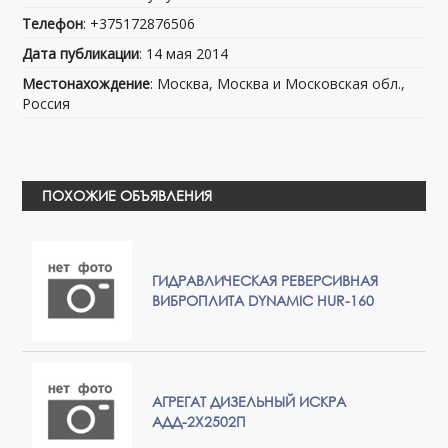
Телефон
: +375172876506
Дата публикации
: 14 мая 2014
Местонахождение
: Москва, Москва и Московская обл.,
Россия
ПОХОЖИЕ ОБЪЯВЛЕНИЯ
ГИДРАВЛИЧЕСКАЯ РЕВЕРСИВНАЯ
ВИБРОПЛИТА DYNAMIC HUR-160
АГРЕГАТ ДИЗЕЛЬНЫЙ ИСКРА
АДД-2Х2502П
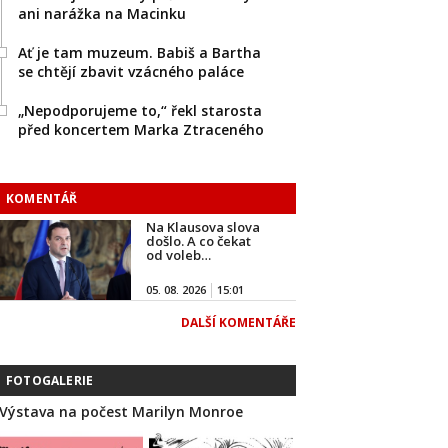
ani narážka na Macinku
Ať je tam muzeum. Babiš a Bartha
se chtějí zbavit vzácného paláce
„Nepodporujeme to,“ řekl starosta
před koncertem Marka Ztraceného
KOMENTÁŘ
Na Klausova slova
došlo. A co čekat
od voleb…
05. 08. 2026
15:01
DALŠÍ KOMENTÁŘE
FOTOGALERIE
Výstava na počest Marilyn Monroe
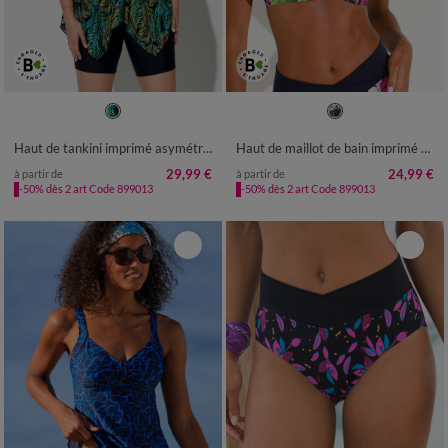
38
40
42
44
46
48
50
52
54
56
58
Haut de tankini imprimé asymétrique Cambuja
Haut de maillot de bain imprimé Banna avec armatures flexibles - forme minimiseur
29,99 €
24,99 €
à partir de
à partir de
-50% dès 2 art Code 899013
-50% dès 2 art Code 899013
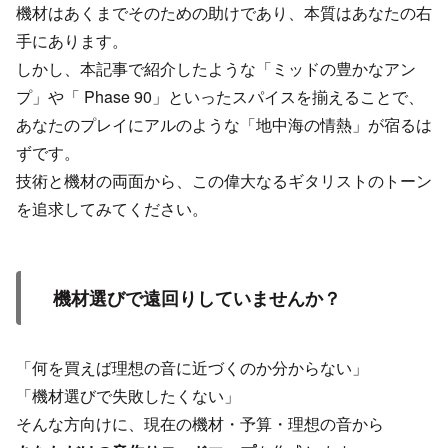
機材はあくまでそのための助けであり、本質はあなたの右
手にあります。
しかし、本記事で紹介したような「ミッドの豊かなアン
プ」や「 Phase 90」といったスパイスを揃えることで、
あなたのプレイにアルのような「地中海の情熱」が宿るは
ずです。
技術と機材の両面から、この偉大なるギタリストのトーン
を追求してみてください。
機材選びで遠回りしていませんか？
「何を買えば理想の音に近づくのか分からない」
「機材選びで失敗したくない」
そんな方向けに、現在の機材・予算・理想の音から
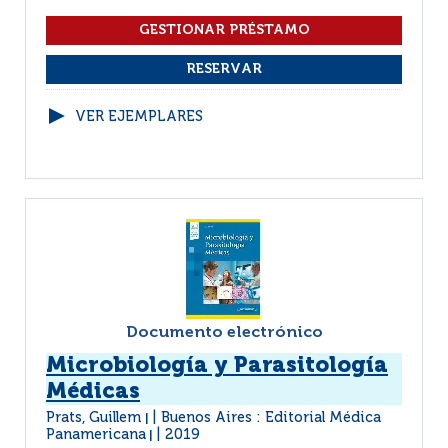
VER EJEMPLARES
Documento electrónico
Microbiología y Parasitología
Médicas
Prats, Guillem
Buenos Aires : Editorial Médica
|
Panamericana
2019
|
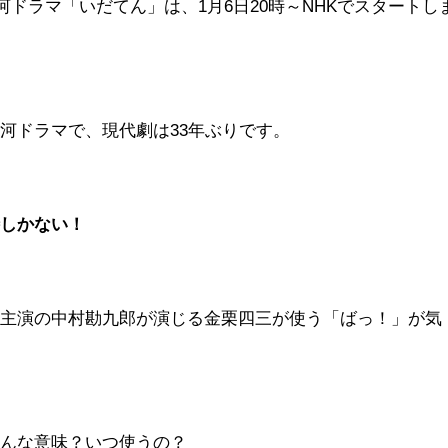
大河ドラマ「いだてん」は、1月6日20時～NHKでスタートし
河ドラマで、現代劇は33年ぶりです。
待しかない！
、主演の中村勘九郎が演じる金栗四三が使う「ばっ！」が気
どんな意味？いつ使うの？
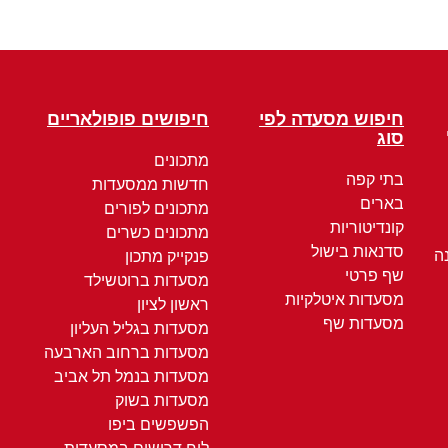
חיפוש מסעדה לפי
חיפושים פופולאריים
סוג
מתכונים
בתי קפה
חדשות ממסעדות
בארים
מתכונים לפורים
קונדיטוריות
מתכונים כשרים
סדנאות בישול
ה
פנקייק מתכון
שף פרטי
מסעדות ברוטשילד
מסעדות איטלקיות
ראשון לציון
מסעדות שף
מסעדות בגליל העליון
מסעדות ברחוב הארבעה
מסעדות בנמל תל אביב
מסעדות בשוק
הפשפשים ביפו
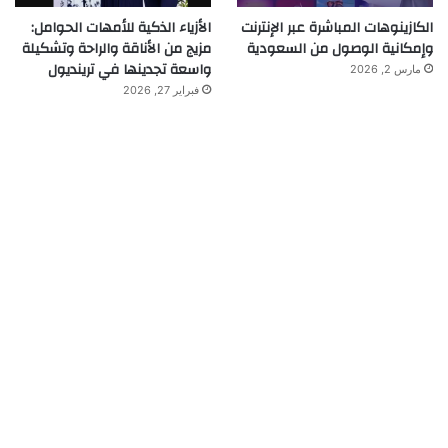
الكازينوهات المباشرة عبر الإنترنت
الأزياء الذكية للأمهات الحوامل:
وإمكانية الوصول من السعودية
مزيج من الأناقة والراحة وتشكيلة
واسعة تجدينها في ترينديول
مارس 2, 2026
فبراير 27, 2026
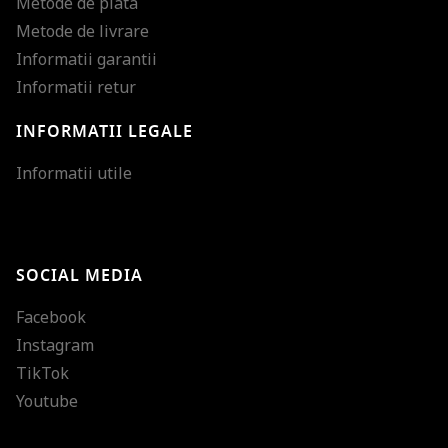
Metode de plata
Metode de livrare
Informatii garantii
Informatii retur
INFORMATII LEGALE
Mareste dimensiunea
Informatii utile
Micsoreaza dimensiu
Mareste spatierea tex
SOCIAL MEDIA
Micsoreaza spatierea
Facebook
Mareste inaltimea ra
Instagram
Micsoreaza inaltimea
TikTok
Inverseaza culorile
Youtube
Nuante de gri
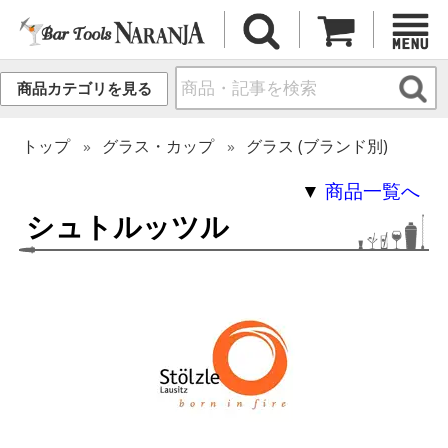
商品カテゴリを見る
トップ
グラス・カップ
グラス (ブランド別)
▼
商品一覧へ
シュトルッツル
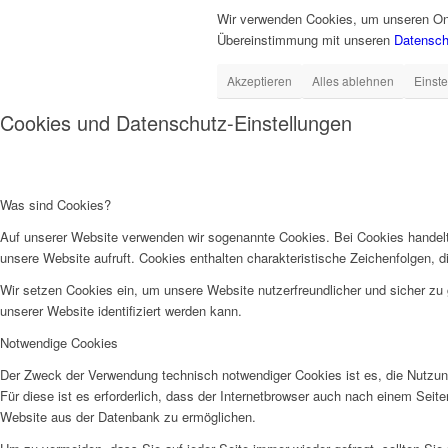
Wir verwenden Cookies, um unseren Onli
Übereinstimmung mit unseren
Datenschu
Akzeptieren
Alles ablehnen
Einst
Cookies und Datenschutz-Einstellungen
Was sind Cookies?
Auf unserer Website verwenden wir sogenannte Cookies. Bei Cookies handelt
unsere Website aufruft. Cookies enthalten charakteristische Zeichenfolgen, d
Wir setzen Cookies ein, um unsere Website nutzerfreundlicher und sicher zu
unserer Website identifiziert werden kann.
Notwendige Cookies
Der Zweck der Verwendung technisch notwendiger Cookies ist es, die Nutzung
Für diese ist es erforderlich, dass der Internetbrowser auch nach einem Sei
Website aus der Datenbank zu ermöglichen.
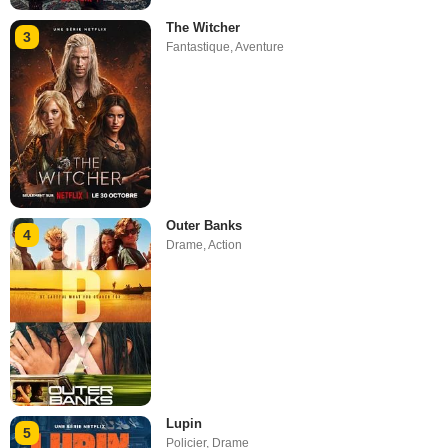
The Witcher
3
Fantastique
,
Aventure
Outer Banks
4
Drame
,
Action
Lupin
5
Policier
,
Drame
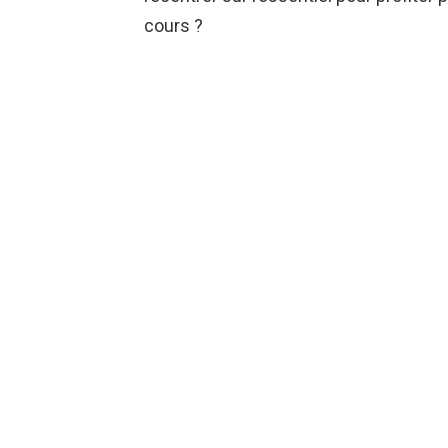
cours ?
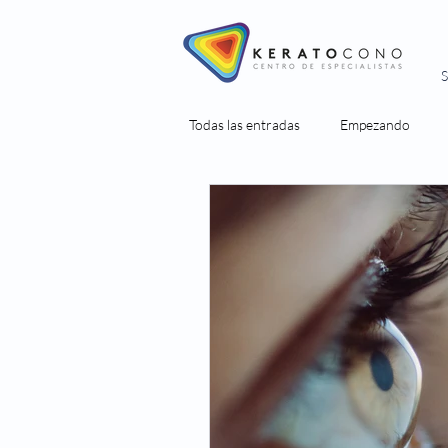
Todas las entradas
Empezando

#####

How to complete this task: Return, from the material above, each line holding the string "Website".

Solution for this problem:
Auf unserer Website verwenden wir sogenannte Cookies. Bei Cookies handelt
unsere Website aufruft. Cookies enthalten charakteristische Zeichenfolgen, d
Wir setzen Cookies ein, um unsere Website nutzerfreundlicher und sicher zu
unserer Website identifiziert werden kann.
Website aus der Datenbank zu ermöglichen.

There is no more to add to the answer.